Somerset holds its final Tour of Britain stage
The Tour of Britain cycling race has visited Somerset for the last time after the county council's decision in May not to re-invest in the event.
A £775,000 deal was agreed under the Lib Dems who believed it promoted economic growth. The ruling Tories said the money could be better spent on essential services.
Since 2007 the race has generated £10m for the local economy through tourism.
A cyclist has injured his collarbone in the Langport stage of the race.
Ian Bibby, who rides for Motorpoint, was taken to hospital.
The sixth stage of the Tour began on Friday morning in Taunton and finished in Wells during the afternoon.
The stage was won by overall leader Lars Boom.
Speaking about the decision to end investment in the race, Conservative Councillor Harvey Siggs said: "While it's a lovely thing to do and while it provides economic benefit, you have to balance what you take that money out of.
"We've had to take £75m out of the county council budgets because of reductions in the government settlement."
He said the council was "willing to work with organisers if they can find some commercial sponsorship".
Leader of the Lib Dem opposition, Sam Crabb, said: "We're obviously disappointed about the council's decision and it is a marvellous showcase for Somerset.
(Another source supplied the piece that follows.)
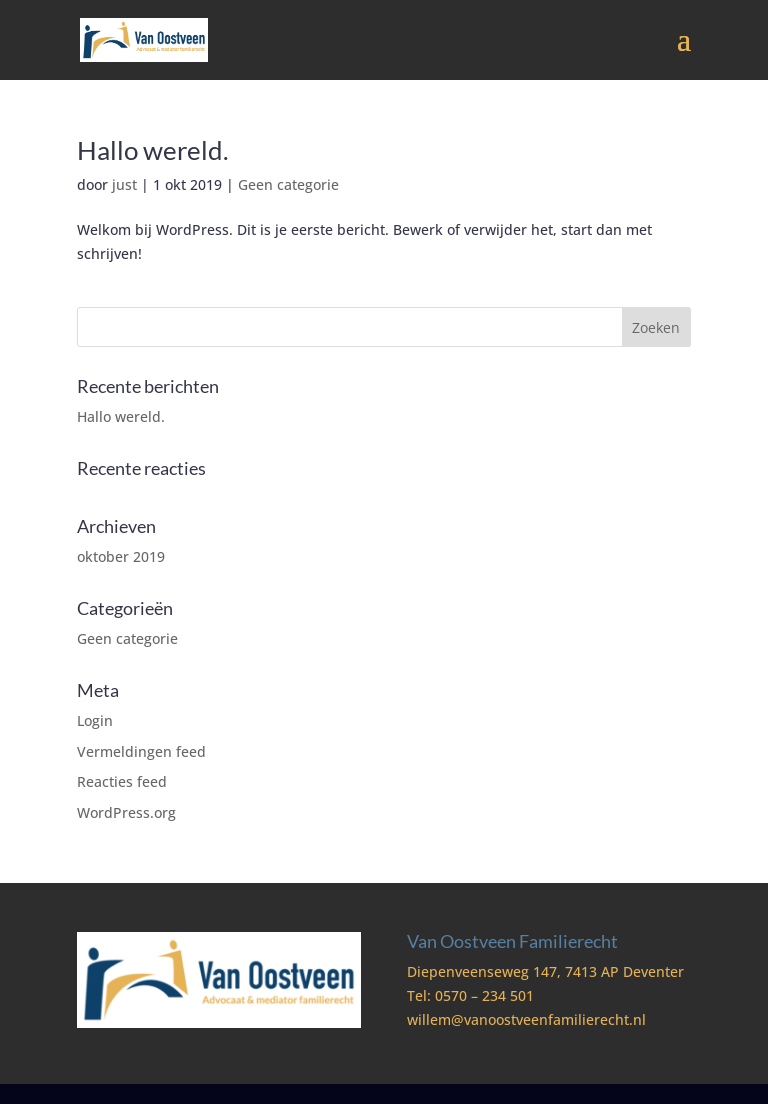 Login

"We receive business rate income from the government and it is only right that some of that money should be used to keep our tourism."
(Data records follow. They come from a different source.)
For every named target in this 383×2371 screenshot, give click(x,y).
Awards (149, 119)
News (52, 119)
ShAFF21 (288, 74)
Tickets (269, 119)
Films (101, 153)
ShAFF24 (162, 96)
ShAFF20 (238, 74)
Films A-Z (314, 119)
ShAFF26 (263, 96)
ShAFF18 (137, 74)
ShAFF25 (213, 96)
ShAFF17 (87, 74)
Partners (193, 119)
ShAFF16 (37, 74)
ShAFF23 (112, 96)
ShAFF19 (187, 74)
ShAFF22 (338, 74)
Tour of Britain organiser, Hugh Roberts, said it had successfully worked with the council but was not "unduly concerned" about the decision as there was plenty of interest from other places willing to host the race.
He said: "We bring a huge amount of income into the region and it puts Somerset into the spotlight with valuable tourism income."
The Tour of Britain started in Peebles in the Scottish Borders last weekend and will finish in London this Sunday.